-- What to produce --
Retype only the lines from the top of the records to the line with "Mambalam Chennai for", including that line but none of the pictures.
Segment Open
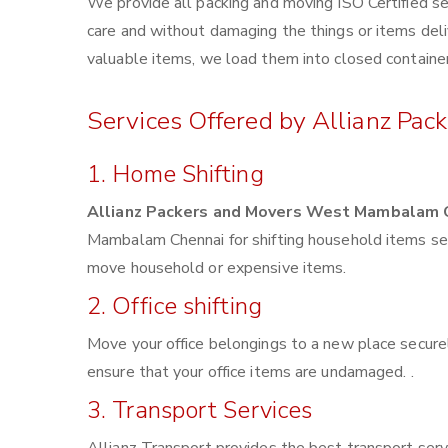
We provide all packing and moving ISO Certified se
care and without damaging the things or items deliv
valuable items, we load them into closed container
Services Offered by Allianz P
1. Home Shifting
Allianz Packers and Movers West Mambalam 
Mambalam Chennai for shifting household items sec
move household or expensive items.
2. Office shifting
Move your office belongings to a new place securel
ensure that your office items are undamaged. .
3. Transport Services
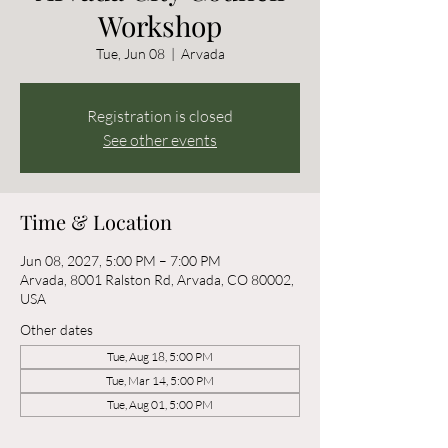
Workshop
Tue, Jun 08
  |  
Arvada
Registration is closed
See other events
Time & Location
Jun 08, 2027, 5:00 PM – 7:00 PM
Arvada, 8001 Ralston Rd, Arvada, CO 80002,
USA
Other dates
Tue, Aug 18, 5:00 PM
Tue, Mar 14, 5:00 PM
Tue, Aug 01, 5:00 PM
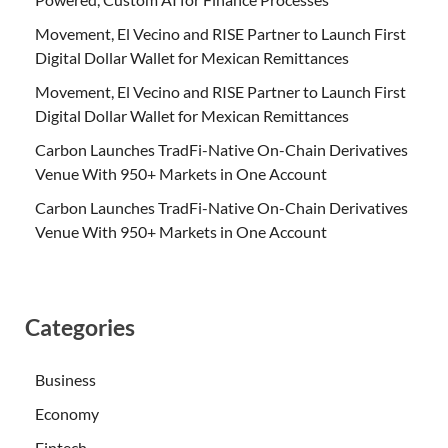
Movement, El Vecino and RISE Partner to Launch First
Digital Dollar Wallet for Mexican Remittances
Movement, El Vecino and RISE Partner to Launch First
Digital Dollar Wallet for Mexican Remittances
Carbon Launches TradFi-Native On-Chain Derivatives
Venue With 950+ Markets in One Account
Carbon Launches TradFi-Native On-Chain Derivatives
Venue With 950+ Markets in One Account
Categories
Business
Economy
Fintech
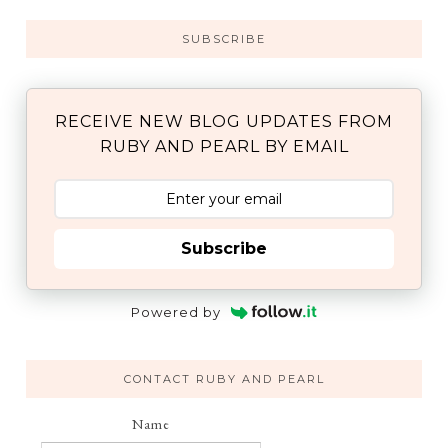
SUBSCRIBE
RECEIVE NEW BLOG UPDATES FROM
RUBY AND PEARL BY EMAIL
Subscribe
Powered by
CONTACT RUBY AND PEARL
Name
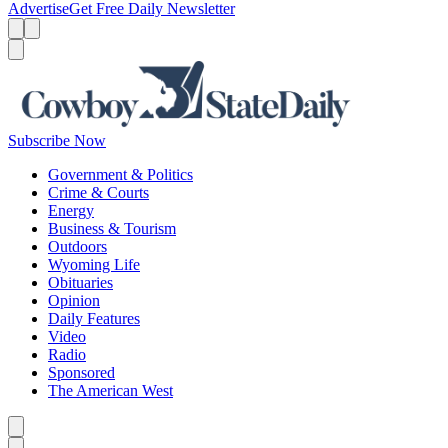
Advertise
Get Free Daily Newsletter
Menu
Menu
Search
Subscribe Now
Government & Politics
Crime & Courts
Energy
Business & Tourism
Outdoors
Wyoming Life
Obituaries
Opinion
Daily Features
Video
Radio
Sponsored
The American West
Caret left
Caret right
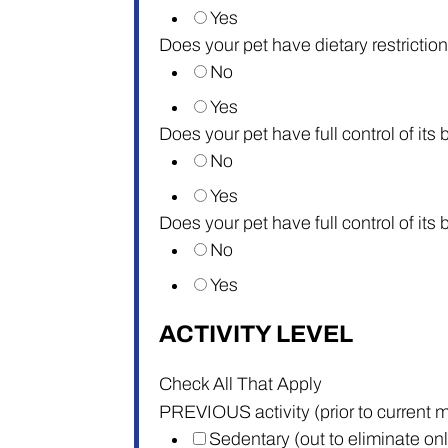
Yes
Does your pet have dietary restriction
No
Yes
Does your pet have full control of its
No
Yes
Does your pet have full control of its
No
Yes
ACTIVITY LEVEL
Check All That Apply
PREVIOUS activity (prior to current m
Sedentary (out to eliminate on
Segment Closed
-- Response for this exercise --
We provide all packing and moving ISO Certified se
care and without damaging the things or items deliv
valuable items, we load them into closed container
Services Offered by Allianz P
1. Home Shifting
Allianz Packers and Movers West Mambalam 
Mambalam Chennai for shifting household items sec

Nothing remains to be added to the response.